Si cette procédure semble inspirée de l’action de groupe, elle reste différente. En effet, à la différence de l’action de groupe qui ne concerne actuellement que certains domaines précis, notamment la santé, la discrimination, l’environnement et les données à caractère personnel, la décision «pilote», ne serait pas directement appliquée aux affaires mises en suspens et les différentes actions ne constitueraient pas une seule et même action. En effet, dans le cadre de la procédure de l’«arrêt pilote», les demandeurs seraient amenés à agir et à saisir la juridiction compétente séparément. Or, en droit français, une décision rendue par une juridiction ne s’impose qu’aux parties au procès, le juge ne pourrait donc pas appliquer une décision à des personnes non parties au litige.
Alors que devant la CEDH, les Etats sont invités à prendre des mesures générales de redressement concernant tous les individus, en France, cette procédure permettrait d’inciter les parties à résoudre leur différend amiablement et en cas d’échec de la médiation, le juge saisi pourrait facilement s’appuyer sur une solution déjà connue.
III. Les avantages que présente la procédure de l’«arrêt pilote»
En France, de nombreuses juridictions sont saisies de dossiers répétitifs, c’est notamment le cas des cours d’appels et des conseils des prud’hommes, comme l’indique le rapport d’activité 2015 de l’inspection générale des services judiciaires. La création de cette procédure en France aurait donc pour but de simplifier les procédures et éviter les contentieux de masse. Les parties seraient donc plus facilement amenées à transiger au regard de l’arrêt rendu par le juge et les charges des magistrats se verraient considérablement allégées.

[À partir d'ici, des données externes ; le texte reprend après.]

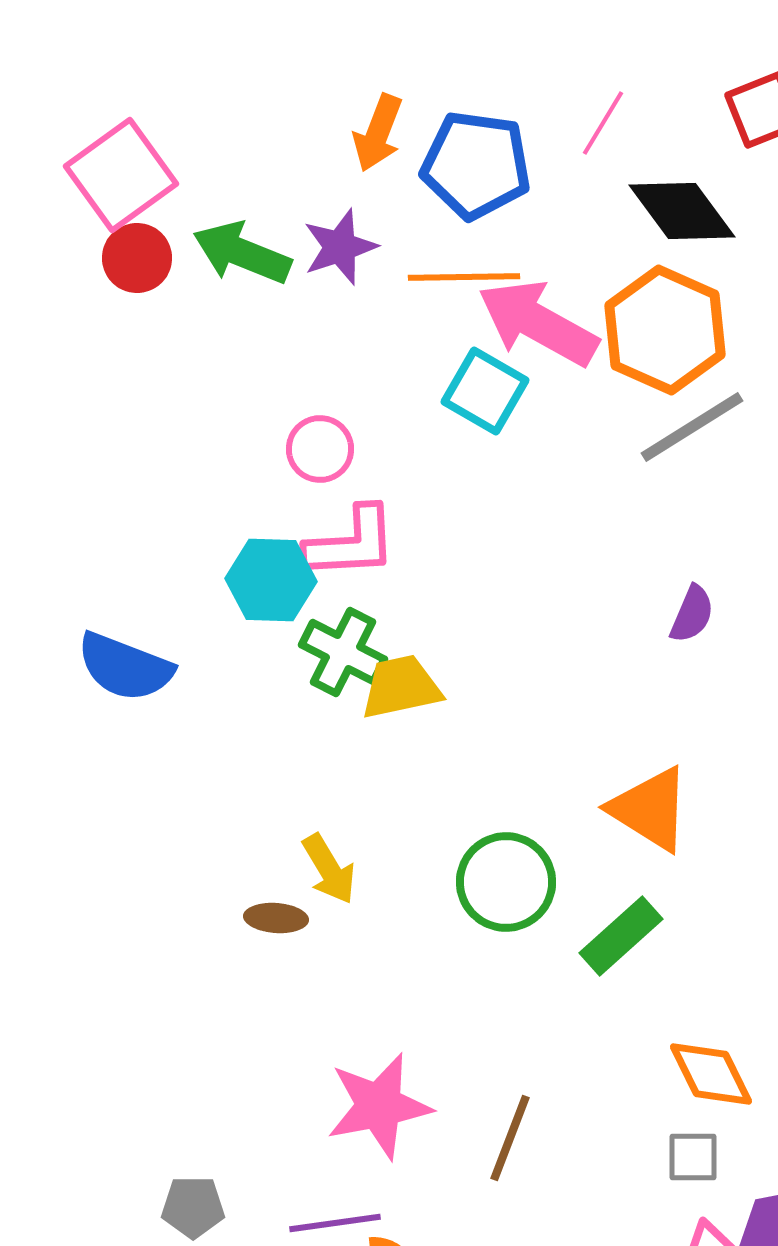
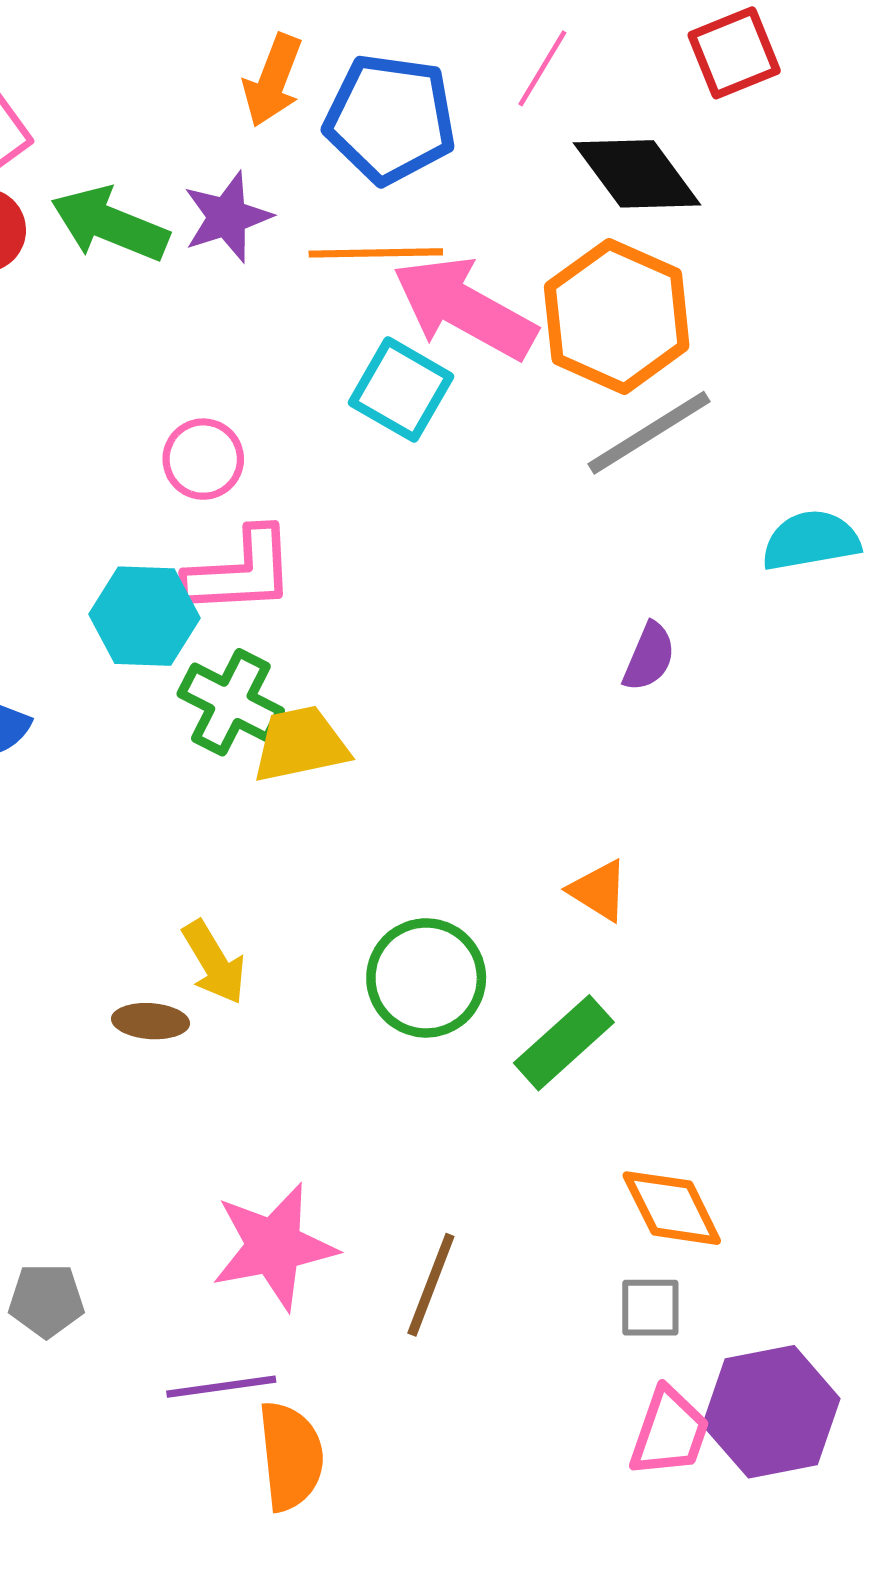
orange triangle: (650, 809) -> (599, 890), size x0.6
gray pentagon: (193, 1207) -> (46, 1300), moved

Cette procédure ne changerait pas pour autant la pratique des professionnels qui ont déjà pour habitude de transiger dans de nombreuses affaires, cela leur permettrait cependant de mettre en pratique d’autres modes alternatifs de règlement qui sont actuellement très peu utilisés tels que la médiation et surtout d’avoir une solution connue permettant de transiger plus rapidement.
Il est certain que l’application de cette procédure en droit interne permettrait de désengorger les tribunaux et d’éviter aux parties d’engager des procédures longues et coûteuses. Cependant, il reste à savoir si la chancellerie accueillera la demande faite par Jean-Michel Hayat et le cas échéant les conditions de mise en œuvre de cette procédure. Pour le moment, le projet de loi de programmation pour la Justice 2018-2022, qui a été présenté en Conseil des Ministres le 20 avril dernier, reprend en grande partie les propositions qui avaient été faites dans les rapports initiaux, mais ne semble pas prévoir la mise en place d’une telle procédure alors que le rapport de Frédérique Agostini et Nicolas Molfessis encourageait également la mise en place d’un tel mécanisme afin de gérer au mieux les dossiers «sériels».
Ces propositions vont, cependant, dans le sens de la pratique actuelle qui est de réduire le nombre de contentieux mais aussi des propositions des chantiers de la justice qui souhaitent voir appliquer une obligation préalable de recourir à un mode amiable de règlement des litiges à peine d’irrecevabilité de la demande et ce, à tous les stades de la procédure. En effet, alors que la tentative préalable obligatoire de résolution amiable est pour le moment prévue que pour les litiges introduits devant le tribunal d’instance, l’article 2 du projet de loi prévoit de l’étendre à tous les litiges dont la demande tend au paiement d’une somme n’excédant pas un certain montant qui sera fixé par décret en Conseil d’Etat et aux litiges de conflit de voisinage.